Zero Inflated Poisson Log-Lik


#1

I am trying to learn Pymc3 by creating my own version of zip log-likelihood. I eventually want to expand to a case not covered by built in Pymc3.

If I run the same observed y’s through my implementation and the built in one, the sign of ‘ap’ is flipped (negative in the built-in, positive in mine). It seems like this should be straightforward to take the log of the likelihood:

f(x \mid \psi, \theta) = \left\{ \begin{array}{l} (1-\psi) + \psi e^{-\theta}, \text{if } x = 0 \\ \psi \frac{e^{-\theta}\theta^x}{x!}, \text{if } x=1,2,3,\ldots \end{array} \right.

Is there a simple bug in my code??

#MINE

class ZeroInflatedPoisson_JA(Continuous):
    def __init__(self, pi, theta, *args, **kwargs):
        super(ZeroInflatedPoisson_JA, self).__init__(*args, **kwargs)
       
        #create variables for theta and pi
        self.theta = theta = tt.as_tensor_variable(theta)
        self.pi = pi = tt.as_tensor_variable(pi)
        self.poisson_ = Poisson.dist(theta)

    def logp(self, value):
        return tt.switch(tt.eq(value, 0),
                         tt.log((1 - self.pi) + self.pi*tt.exp(-1.0*self.theta)),
                         tt.log(self.pi)+self.poisson_.logp(value)
                        )

with pm.Model() as ZIPP_JA:

    #prior
    ap = pm.Normal('ap', 0., 1.)
    al = pm.Normal('al', 0., 10.)
    
    
    #logit link (rethinking code is logit(p) <-ap which implies that p is invlogit(ap)
    #sigmoid is same thing as invlogit)
    p = pm.math.sigmoid(ap)
    theta = pm.math.exp(al)
    
    y_obs = ZeroInflatedPoisson_JA('y_obs', p, theta, observed=y)

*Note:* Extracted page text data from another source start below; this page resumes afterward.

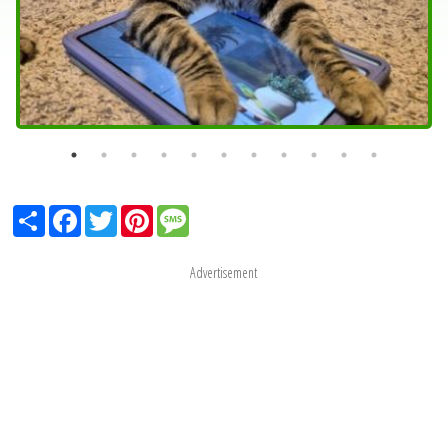
Share
Facebook
Twitter
Pinterest
Message
Advertisement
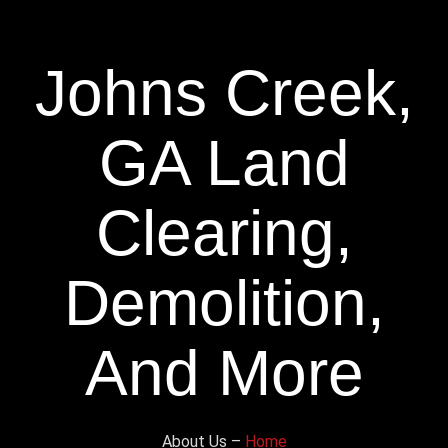
Johns Creek,
GA Land
Clearing,
Demolition,
And More
About Us –
Home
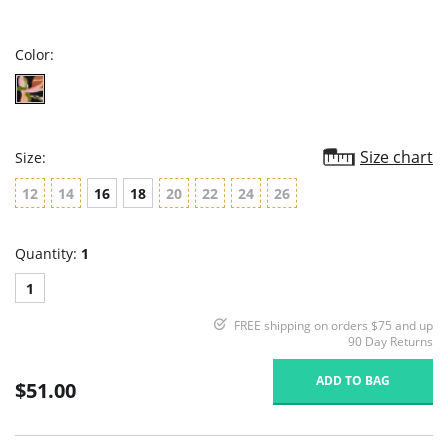
star
rating
Color:
Size chart
Size:
12
14
16
18
20
22
24
26
Quantity:
1
1
FREE shipping on orders $75 and up
90 Day Returns
ADD TO BAG
$51.00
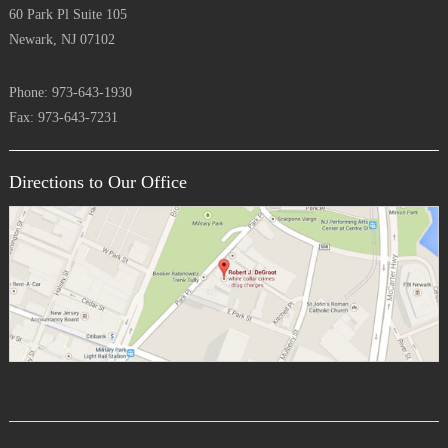
60 Park Pl Suite 105
Newark, NJ 07102
Phone: 973-643-1930
Fax: 973-643-7231
Directions to Our Office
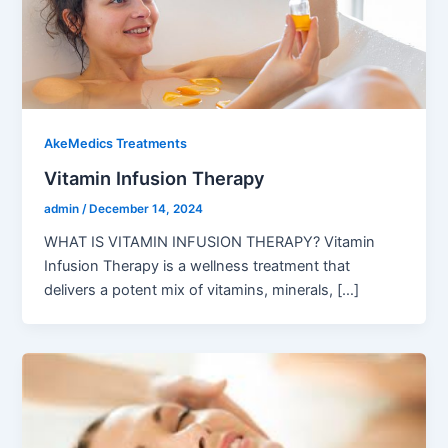
AkeMedics Treatments
Vitamin Infusion Therapy
admin
/
December 14, 2024
WHAT IS VITAMIN INFUSION THERAPY? Vitamin
Infusion Therapy is a wellness treatment that
delivers a potent mix of vitamins, minerals, […]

    ZIPP_JA = pm.sample(1000, tune=1000,chains=4)

#2

To start, I don’t see any difference in ap between your implementation and pymc3’s current master branch. The only problems I do see are:

  1. Your custom zero inflated poisson class should inherit from Discrete instead of from Continuous
  2. You should check in your custom logp that all(value >= 0), and that your parameter values are in the proper ranges ([0, 1] for pi and [0, +inf) for theta), and return -inf otherwise.

I can only recommend that you upgrade your pymc3 version.

This is the code I ran to compare both implementations
import pymc3 as pm
from pymc3.distributions import (Discrete, Poisson,
                                 ZeroInflatedPoisson)
import theano.tensor as tt


class ZeroInflatedPoisson_JA(Discrete):
    def __init__(self, pi, theta, *args, **kwargs):
        super(ZeroInflatedPoisson_JA, self).__init__(*args, **kwargs)
        # create variables for theta and pi
        self.theta = theta = tt.as_tensor_variable(theta)
        self.pi = pi = tt.as_tensor_variable(pi)
        self.poisson_ = Poisson.dist(theta)

    def logp(self, value):
        return tt.switch(tt.eq(value, 0),
                         tt.log((1 - self.pi) +
                                self.pi*tt.exp(-1.0*self.theta)),
                         tt.log(self.pi)+self.poisson_.logp(value)
                         )


P = 0.9
THETA = 5
y = ZeroInflatedPoisson.dist(psi=P, theta=THETA).random(size=1000)


with pm.Model() as ZIPP_JA:
    # prior
    ap = pm.Normal('ap', 0., 1.)
    al = pm.Normal('al', 0., 10.)
    p = pm.Deterministic('psi', pm.math.sigmoid(ap))
    theta = pm.Deterministic('theta', pm.math.exp(al))

    y_obs = ZeroInflatedPoisson_JA('y_obs', p, theta, observed=y)

    ZIPP_JA = pm.sample(1000, tune=1000, chains=4)
    pm.traceplot(ZIPP_JA)

with pm.Model() as pymc3_model:
    # prior
    ap = pm.Normal('ap', 0., 1.)
    al = pm.Normal('al', 0., 10.)
    p = pm.Deterministic('psi', pm.math.sigmoid(ap))
    theta = pm.Deterministic('theta', pm.math.exp(al))

    y_obs = ZeroInflatedPoisson('y_obs', p, theta, observed=y)

    pymc3_trace = pm.sample(1000, tune=1000, chains=4)
    pm.traceplot(pymc3_trace)

#3

Thank you so much! I appreciate it!

One issue I also found was confusion on my side in regards to what ‘p’ represents. I was under the impression it was the probability of zero, but it seems as parameterized I need to pass in (1-p) to match what I did with the built in function (to match the rethinking statistics book) as this set-up in pymc3 appears to assume p is the probability of not zero?